All The Flowers in Shanghai is set during the 1930's in China on the brink of the Cultural Revolution. The main character is Xiao Feng, a young woman forced by her parents into a marriage with the oldest son of the wealthy and highly esteemed Sang family. Feng's one role in marriage is to provide the Sang's with a male heir and she is treated cruely by her new family. In her anger and bitterness, she finds a way to get revenge on the family but it comes with a terrible price.
About on par with what I expect from a historical fiction novel. It was well-researched, although the historical setting takes a back seat to the story. The writing kept me interested without being overly descriptive and wordy. I was briefly bothered by Feng's use of American slang (four letter words mostly) that really didn't seem to fit well in the setting, but it wasn't something that ruined the book for me.
I enjoyed the book, but I didn't like the ending. That doesn't mean that the ending was bad or didn't fit with the story, but it wasn't what I wanted from the characters. I rushed through probably the last fifty pages because I had lost interest in the story once the final plot point fell into place. I also wished that the Cultural Revolution had played more of a role in the overall story.

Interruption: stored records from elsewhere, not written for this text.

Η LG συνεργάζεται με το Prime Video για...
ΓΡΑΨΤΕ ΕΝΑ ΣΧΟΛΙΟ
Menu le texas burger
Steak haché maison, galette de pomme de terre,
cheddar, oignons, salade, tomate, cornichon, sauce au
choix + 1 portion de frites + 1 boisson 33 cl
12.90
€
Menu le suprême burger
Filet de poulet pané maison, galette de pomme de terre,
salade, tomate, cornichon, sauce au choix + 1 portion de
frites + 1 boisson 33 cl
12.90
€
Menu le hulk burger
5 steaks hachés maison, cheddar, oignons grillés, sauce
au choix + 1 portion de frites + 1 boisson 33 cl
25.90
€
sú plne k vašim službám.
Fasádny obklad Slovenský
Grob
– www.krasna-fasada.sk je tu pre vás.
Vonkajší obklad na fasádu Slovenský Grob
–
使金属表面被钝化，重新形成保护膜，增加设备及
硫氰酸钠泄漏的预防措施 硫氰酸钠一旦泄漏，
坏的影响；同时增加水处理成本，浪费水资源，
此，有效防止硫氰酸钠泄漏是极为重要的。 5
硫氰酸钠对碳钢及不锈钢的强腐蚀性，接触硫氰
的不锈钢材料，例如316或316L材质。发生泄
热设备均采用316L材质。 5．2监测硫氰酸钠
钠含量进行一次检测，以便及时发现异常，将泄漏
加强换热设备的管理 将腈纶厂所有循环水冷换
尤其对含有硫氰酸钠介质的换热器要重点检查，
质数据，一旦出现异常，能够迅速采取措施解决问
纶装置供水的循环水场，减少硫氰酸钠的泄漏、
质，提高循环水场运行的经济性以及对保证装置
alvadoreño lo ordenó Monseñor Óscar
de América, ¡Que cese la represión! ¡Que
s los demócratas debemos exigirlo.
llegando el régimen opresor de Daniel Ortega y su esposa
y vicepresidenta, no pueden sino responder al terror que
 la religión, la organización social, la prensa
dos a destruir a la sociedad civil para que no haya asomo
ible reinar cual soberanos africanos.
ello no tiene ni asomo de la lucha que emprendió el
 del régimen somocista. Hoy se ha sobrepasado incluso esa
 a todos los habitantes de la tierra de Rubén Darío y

I recommend it to readers of historical fiction, especially those interested in Asia. If you read and liked Snow Flower and the Secret Fan, I think you would certainly enjoy this one as well. Just don't go into it expecting a detailed history of the Cultural Revolution - I think it actually reads better if you are already familiar to some extent with Mao and his policies and the sweep of the Cultural Revolution. I think this would be a good book to read along with Balzac and the Little Chinese Seamstress.